Pretiosa in Lectulo

401 38 4
                                    

Cahaya lampu jalan mulai menampakkan dirinya. Dua lelaki dewasa yang berdiri berdekatan hanya terdiam, tidak berani mengeluarkan suara sedikit pun. Pemuda yang lebih mungil menatap lurus, jauh ke dalam kegelapan. Pemuda yang berambut hitam hanya menatap kakinya, tiba-tiba merasa bahwa kerikil di atas jalan beraspal tampak menarik. Kihyun hanya menggunakan alasan bahwa taksi mereka sudah sytapi entah apakah itu cukup untuk membuat Hoseok merasa geram padanya.

"Berapa jumlah uang yang harus kubayar?" Tanya Hoseok tiba-tiba.

"Untuk apa?"

"Penampilan istimewamu?"

Kihyun tertawa, "tidak perlu membayar, tuan. Lagipula, yang kau sebut sebagai penampilan istimewa itu bukanlah merupakan permintaanmu. Aku yang memaksamu, jadi kurasa kau tidak perlu membayar apa pun,"

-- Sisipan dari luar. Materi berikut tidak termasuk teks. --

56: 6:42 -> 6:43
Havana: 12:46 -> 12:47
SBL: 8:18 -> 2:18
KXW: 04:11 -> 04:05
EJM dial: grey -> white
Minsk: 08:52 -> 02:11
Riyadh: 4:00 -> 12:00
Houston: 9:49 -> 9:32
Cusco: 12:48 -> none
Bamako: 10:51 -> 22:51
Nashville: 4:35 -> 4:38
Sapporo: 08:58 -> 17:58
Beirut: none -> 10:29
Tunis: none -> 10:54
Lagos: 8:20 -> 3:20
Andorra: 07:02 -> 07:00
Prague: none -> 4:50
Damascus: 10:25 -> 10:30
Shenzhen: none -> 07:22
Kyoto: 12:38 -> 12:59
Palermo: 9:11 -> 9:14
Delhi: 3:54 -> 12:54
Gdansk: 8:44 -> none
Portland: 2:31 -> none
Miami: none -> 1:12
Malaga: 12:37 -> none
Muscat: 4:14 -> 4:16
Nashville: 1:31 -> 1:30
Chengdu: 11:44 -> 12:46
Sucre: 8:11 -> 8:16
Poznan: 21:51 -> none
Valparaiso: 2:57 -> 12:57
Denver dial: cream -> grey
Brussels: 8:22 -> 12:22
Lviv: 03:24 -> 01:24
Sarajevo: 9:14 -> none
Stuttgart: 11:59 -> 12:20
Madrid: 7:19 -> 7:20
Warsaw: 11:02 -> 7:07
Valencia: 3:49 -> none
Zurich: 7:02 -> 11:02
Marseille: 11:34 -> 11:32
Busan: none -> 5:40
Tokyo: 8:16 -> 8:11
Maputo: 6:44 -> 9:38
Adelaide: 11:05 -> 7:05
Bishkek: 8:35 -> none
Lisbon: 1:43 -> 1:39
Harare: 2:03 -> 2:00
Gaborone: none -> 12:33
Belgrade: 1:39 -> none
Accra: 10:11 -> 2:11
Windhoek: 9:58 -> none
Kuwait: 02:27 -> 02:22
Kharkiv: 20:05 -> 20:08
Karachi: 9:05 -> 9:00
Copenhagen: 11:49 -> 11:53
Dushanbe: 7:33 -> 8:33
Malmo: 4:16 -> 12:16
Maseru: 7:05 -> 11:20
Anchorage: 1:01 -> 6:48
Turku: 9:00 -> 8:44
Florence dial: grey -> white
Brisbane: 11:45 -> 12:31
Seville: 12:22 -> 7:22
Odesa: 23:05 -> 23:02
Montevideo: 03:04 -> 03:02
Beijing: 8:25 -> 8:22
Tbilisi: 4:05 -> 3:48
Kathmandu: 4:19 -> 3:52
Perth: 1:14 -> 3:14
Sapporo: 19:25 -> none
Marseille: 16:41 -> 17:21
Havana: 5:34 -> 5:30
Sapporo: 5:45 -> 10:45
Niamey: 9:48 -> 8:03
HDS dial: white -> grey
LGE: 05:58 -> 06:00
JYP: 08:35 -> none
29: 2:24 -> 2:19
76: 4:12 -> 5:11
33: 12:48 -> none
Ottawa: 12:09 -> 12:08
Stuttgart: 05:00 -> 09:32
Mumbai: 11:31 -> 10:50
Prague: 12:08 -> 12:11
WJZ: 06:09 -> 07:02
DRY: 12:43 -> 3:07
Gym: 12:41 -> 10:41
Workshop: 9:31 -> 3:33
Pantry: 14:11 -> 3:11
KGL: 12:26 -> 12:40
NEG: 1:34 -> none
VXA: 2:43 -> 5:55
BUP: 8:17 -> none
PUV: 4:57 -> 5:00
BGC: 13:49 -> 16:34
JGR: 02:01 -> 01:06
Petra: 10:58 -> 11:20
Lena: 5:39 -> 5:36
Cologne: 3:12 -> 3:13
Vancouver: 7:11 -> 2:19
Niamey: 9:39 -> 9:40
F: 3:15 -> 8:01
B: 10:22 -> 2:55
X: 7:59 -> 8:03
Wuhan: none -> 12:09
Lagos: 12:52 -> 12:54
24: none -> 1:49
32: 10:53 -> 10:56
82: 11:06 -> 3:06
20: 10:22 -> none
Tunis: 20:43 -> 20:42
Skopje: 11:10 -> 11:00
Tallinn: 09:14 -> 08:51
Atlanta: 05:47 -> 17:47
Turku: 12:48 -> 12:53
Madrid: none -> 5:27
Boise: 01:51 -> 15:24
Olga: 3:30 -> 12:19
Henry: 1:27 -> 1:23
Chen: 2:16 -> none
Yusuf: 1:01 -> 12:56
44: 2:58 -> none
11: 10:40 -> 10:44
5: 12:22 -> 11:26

Bagaimana bisa seorang penari striptis yang siap menarik hati siapa pun yang bernapas dalam satu ruangan yang sama dengannya, ternyata adalah seorang pemuda yang mudah tersenyum—bahkan saat ia sedang mengutuk dirinya sendiri—dan sangat manis? Hoseok tidak mengerti lagi. Ia tertarik pada Kihyun, tetapi belum ada keyakinan dalam menaruh hatinya.

Sebuah taksi berhenti di hadapan mereka. Sang sopir membuka kacanya dan bertanya tentang Tuan Shin. Setidaknya, mereka berdua akan terjebak kurang lebih 15 menit dalam mobil yang sama beserta dengan keheningan yang mulai terasa amat canggung. Menyenangkan. Hoseok membukakan Kihyun pintu, membiarkan pria yang lebih muda darinya itu memasuki mobil terlebih dahulu. Ia menyusul, kemudian menyapa sang sopir yang siap mengantar mereka.

Tujuan pertama adalah rumah Kihyun yang berjarak lebih dekat dari bar. Melewati jalanan sepi Seoul di jam 12 malam terkadang membuat Hoseok merasa tenang. Sesekali ia melirik pada Kihyun yang sibuk memandang ke luar jendela. Ia tampak menawan, tampak tenang. Bila Hoseok dapat memilih, mungkin ia lebih menyukai sisi Kihyun yang tenggelam dalam pikirannya.

"Kihyun," panggil Hoseok.

Tidak ada jawaban.

"Kihyun," panggil Hoseok sekali lagi, tetapi hasilnya nihil.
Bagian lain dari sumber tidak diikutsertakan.